If you go onto their website and select one of the TV+Phone+BB packages there is a "€90 one-off cost".  The conditions state "A €45 Equipment Activation fee applies for every Digital box or Fibre Power Broadband service ordered."

This doesn't seem like a great way of encouraging people to join your service. Has anyone queried getting this one off cost waived?


----------



## STEINER (13 Sep 2012)

I havn't looked into that yet.  Are you sure the charge applies if you self-install?

Yes, I just did a dummy order, €45 activation fee.  Its a bit offputting allright.  If you order online you can get 4 months half-price, that might offset that activation fee.


----------



## PolkaDot (13 Sep 2012)

It's a bit steep alright. Sky don't charge anything like that. I suppose 4 months half price would be €132 if you go with the €66 package.
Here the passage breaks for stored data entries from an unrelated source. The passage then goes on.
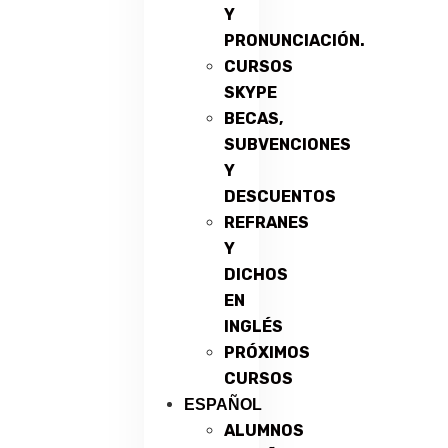
Y
PRONUNCIACIÓN.
CURSOS
SKYPE
BECAS,
SUBVENCIONES
Y
DESCUENTOS
REFRANES
Y
DICHOS
EN
INGLÉS
PRÓXIMOS
CURSOS
ESPAÑOL
ALUMNOS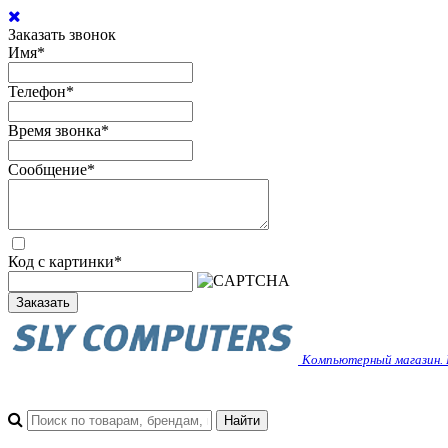
Заказать звонок
Имя
*
Телефон
*
Время звонка
*
Сообщение
*
Код с картинки
*
Заказать
Компьютерный магазин. 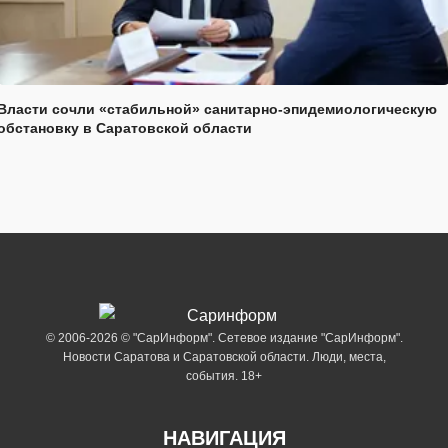
Власти сочли «стабильной» санитарно-эпидемиологическую
обстановку в Саратовской области
© 2006-2026 © "СарИнформ". Сетевое издание "СарИнформ".
Новости Саратова и Саратовской области. Люди, места,
события. 18+
НАВИГАЦИЯ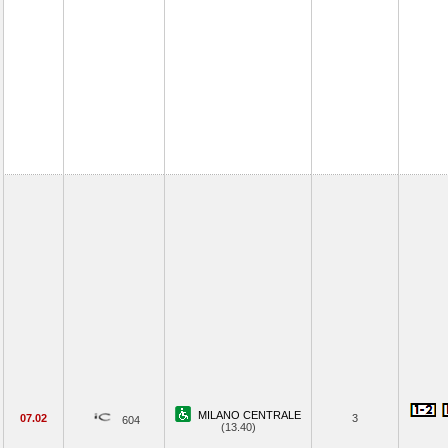
MILANO CENTRALE
07.02
3
604
(13.40)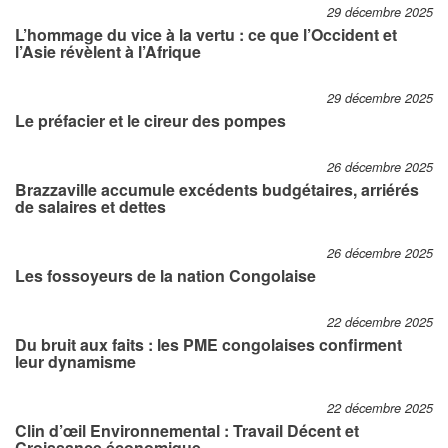
29 décembre 2025
L’hommage du vice à la vertu : ce que l’Occident et
l’Asie révèlent à l’Afrique
29 décembre 2025
Le préfacier et le cireur des pompes
26 décembre 2025
Brazzaville accumule excédents budgétaires, arriérés
de salaires et dettes
26 décembre 2025
Les fossoyeurs de la nation Congolaise
22 décembre 2025
Du bruit aux faits : les PME congolaises confirment
leur dynamisme
22 décembre 2025
Clin d’œil Environnemental : Travail Décent et
Croissance économique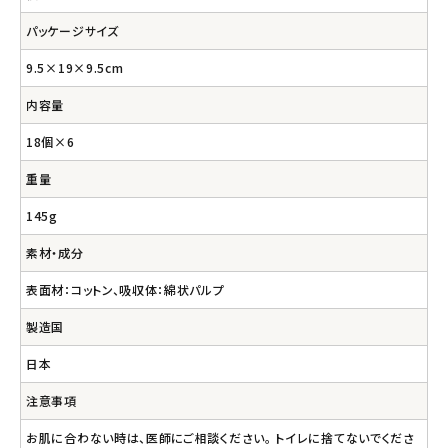
パッケージサイズ
9.5×19×9.5cm
内容量
18個×6
重量
145g
素材・成分
表面材：コットン、吸収体：綿状パルプ
製造国
日本
注意事項
お肌に合わない時は、医師にご相談ください。 トイレに捨てないでくださ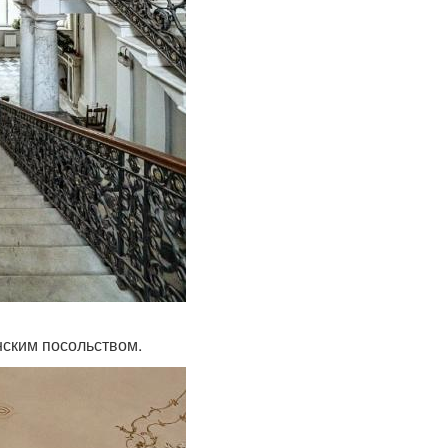
нским посольством.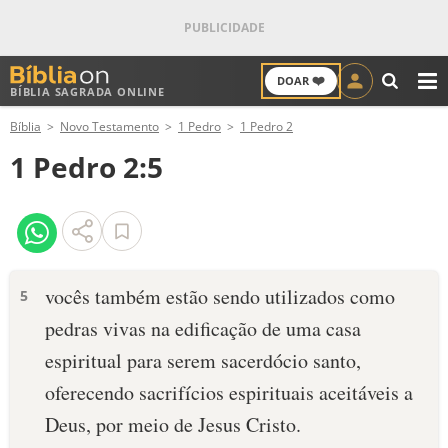
❤️
DOAR
BÍBLIA SAGRADA ONLINE
M
Bíblia
Novo Testamento
1 Pedro
1 Pedro 2
ANTIGO TESTAMENTO
1 Pedro 2:5
NOVO TESTAMENTO
VERSÍCULOS
VERSÍCULO DO DIA
vocês também estão sendo utilizados como
5
pedras vivas na edificação de uma casa
PALAVRA DO DIA
espiritual para serem sacerdócio santo,
SALMO DO DIA
oferecendo sacrifícios espirituais aceitáveis a
Deus, por meio de Jesus Cristo.
DEVOCIONAL DIÁRIO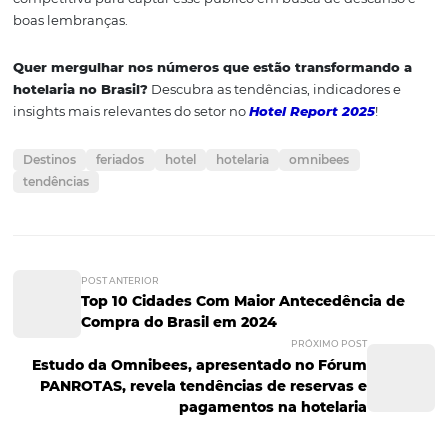
Natal (RN)
Natal aparece com 19 milhões de buscas, oferecendo be
praias, dunas e forte apelo cultural. É um destino que al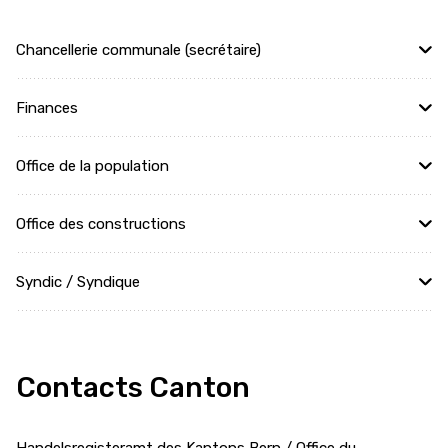
Chancellerie communale (secrétaire)
Finances
Office de la population
Office des constructions
Syndic / Syndique
Contacts Canton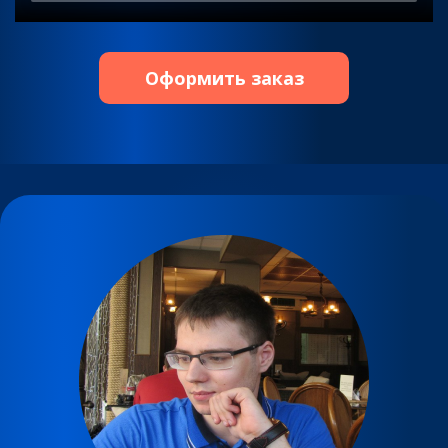
Оформить заказ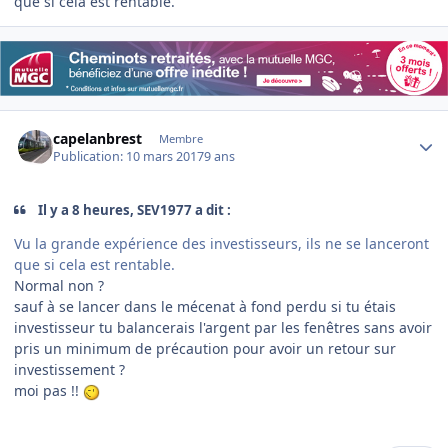
que si cela est rentable.
Author stats
capelanbrest
Membre
Publication:
10 mars 2017
9 ans
Il y a 8 heures, SEV1977 a dit :
Vu la grande expérience des investisseurs, ils ne se lanceront
que si cela est rentable.
Normal non ?
sauf à se lancer dans le mécenat à fond perdu si tu étais
investisseur tu balancerais l'argent par les fenêtres sans avoir
pris un minimum de précaution pour avoir un retour sur
investissement ?
moi pas !!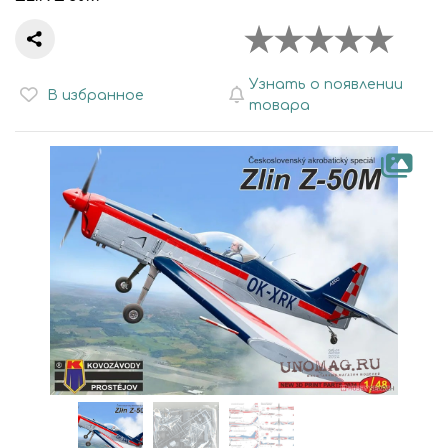
Узнать о появлении
В избранное
товара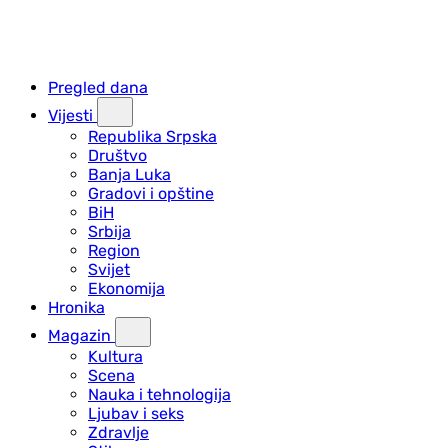
Pregled dana
Vijesti
Republika Srpska
Društvo
Banja Luka
Gradovi i opštine
BiH
Srbija
Region
Svijet
Ekonomija
Hronika
Magazin
Kultura
Scena
Nauka i tehnologija
Ljubav i seks
Zdravlje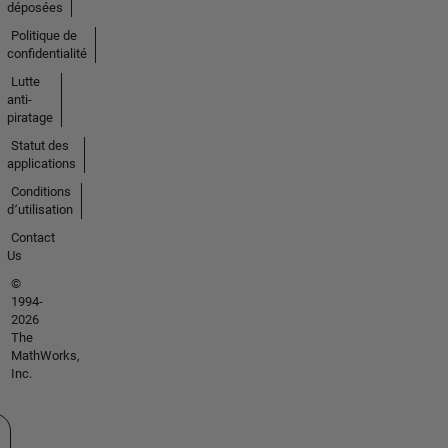
déposées
Politique de
confidentialité
Lutte
anti-
piratage
Statut des
applications
Conditions
d՚utilisation
Contact
Us
©
1994-
2026
The
MathWorks,
Inc.
tionner un site web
This is a net saving of €42 if you deduct the activation fee.


----------



## Sue Ellen (13 Sep 2012)

I would try giving their Loyalty Section (number in this thread) a call and see if there is anything that they can do.  They do deals all the time for regular customers so if you tell them that you are anxious to use the UPC service but are not happy with that activation fee they may be able to do something for you.  Emphasise there are other great deals out there too


----------



## PolkaDot (13 Sep 2012)

I tried ringing their Sales time and they were not interested in waiving it or offering me anything as an incentive. They said the fee covers equipment rental, replacement if necessary and all future call outs etc as there is no charge for those. I argued that Sky don't charge any such activation fees and she said that they will charge you later for any call outs or anything else you may need.

Anyway, maybe I'll try the loyalty department. Cheers


----------



## STEINER (14 Sep 2012)

UPC rang me about my dummy online order yesterday which I didn't actually submit.  I have a basic digital tv service at €25.50 per month.  If I want the basic digital + where I can pause live, record etc its €26.50 per month and there is an activation fee of €45!


----------